Que Nossa Senhora esteve realmente em Fátima sabemo-lo com segurança desde 1930, quando a autoridade competente, o senhor bispo de Leiria, decidiu "declarar como dignas de crédito as visões das crianças na Cova da Iria, freguesia de Fátima, desta diocese, nos dias 13 de maio a outubro de 1917" (carta pastoral de D. José Correia da Silva de 13 de Outubro de 1930). Sobre isto, para os verdadeiros fiéis, não devem restar dúvidas. As opiniões pessoais e interpretações teológicas são muitas, mas não negam este elemento central. No caso destas duas entrevistas, a finalidade não é realmente rejeitar a mensagem de Fátima, embora tenham explicado pouco e mal o que pretendiam realmente dizer.
O padre Borges afirma: "Posso ser um bom católico e não acreditar em Fátima porque não é um dogma", o que é verdade. Mas esquece-se de acrescentar que, depois de tudo o que a Igreja tem afirmado e estabelecido acerca desse fenómeno, o tal "bom católico" teria de ter razões muito fortes e especiais para poder negar aquilo que aconteceu. Um fiel que se limite aos dogmas dificilmente consegue amar a Deus sobre todas as coisas e ao próximo como a si mesmo.
O senhor D. Carlos, por quem tenho grande respeito e admiração, admite o uso da expressão "visão imaginativa" da pergunta da jornalista, mas sem o cuidado de explicar a diferença entre "imaginativa" e "imaginária". Aquilo que aconteceu foi que as crianças viram imagens, tiveram uma "visão imaginativa", o que não significa que imaginaram aquilo que viram, o que seria uma "visão imaginária". Esta explicação teria sido muito oportuna e importante.
Também não ajuda nada dizer: "Há muitos fenómenos de visões. Nós, párocos, conhecemos sempre alguém que nos vem dizer que tem visões. Estes fenómenos são naturais." Isso, mais uma vez, é verdade, mas certamente que não pretende concluir que aquilo que aconteceu em Fátima foi equivalente a uma experiência mística de um paroquiano ou sequer um fenómeno natural. Senão, de onde viriam o milagre do sol, as curas inexplicáveis, as visitas papais e as canonizações?

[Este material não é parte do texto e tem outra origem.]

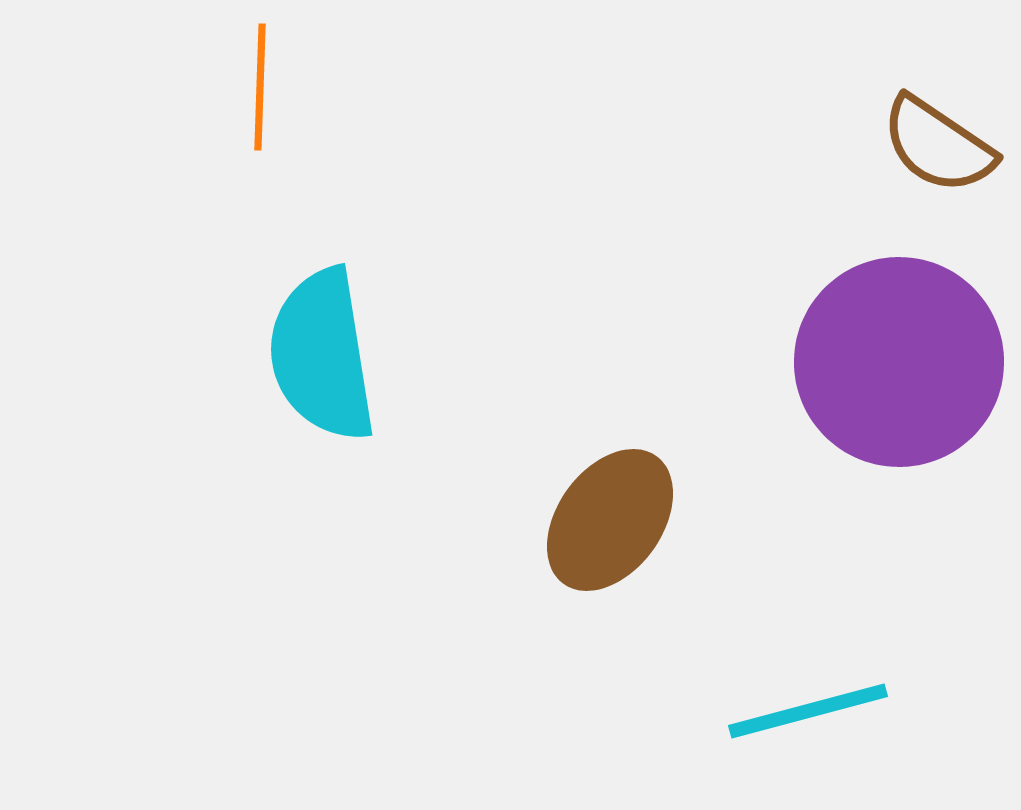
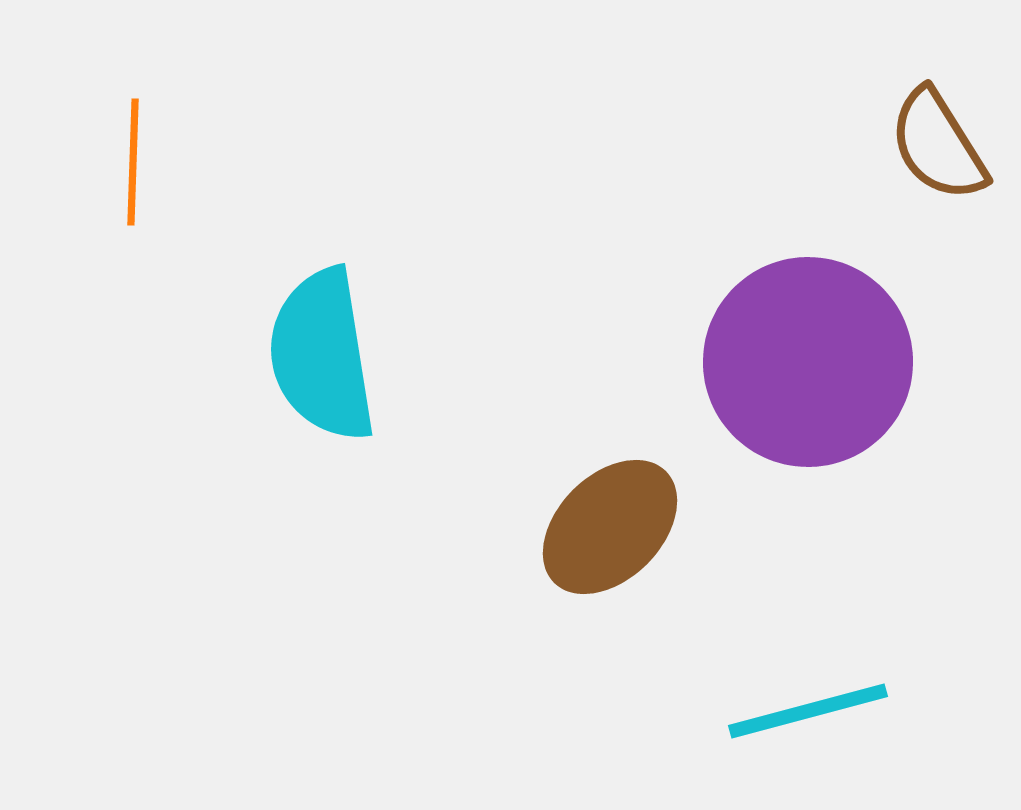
orange line: moved 127 px left, 75 px down
brown semicircle: rotated 24 degrees clockwise
purple circle: moved 91 px left
brown ellipse: moved 7 px down; rotated 9 degrees clockwise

Nestas entrevistas, e certamente mais vezes nos próximos dias, acontece aquilo que tem sido comum no fenómeno de Fátima desde o princípio: os especialistas tropeçam repetidamente nos obstáculos que eles mesmos criam, enquanto o povo simples e humilde vai directamente ao essencial, sem ligar às teorias. O essencial é que Nossa Senhora esteve e falou em Fátima. Tudo o resto nem precisa de ser dito, porque o povo, mesmo sem conhecer detalhes, sabe bem aquilo que Ela é e quer.
Esta situação, afinal, é uma realidade profundamente evangélica. O Senhor Jesus disse-o abertamente uma vez, quando lamentava a falta de fé das cidades privilegiadas de Corazim, Betsaida e Cafarnaum: "Eu te bendigo, ó Pai, Senhor do Céu e da Terra, porque escondeste estas coisas aos sábios e aos entendidos e as revelaste aos pequeninos. Sim, ó Pai, porque isso foi do teu agrado." (Mt 11, 25-26).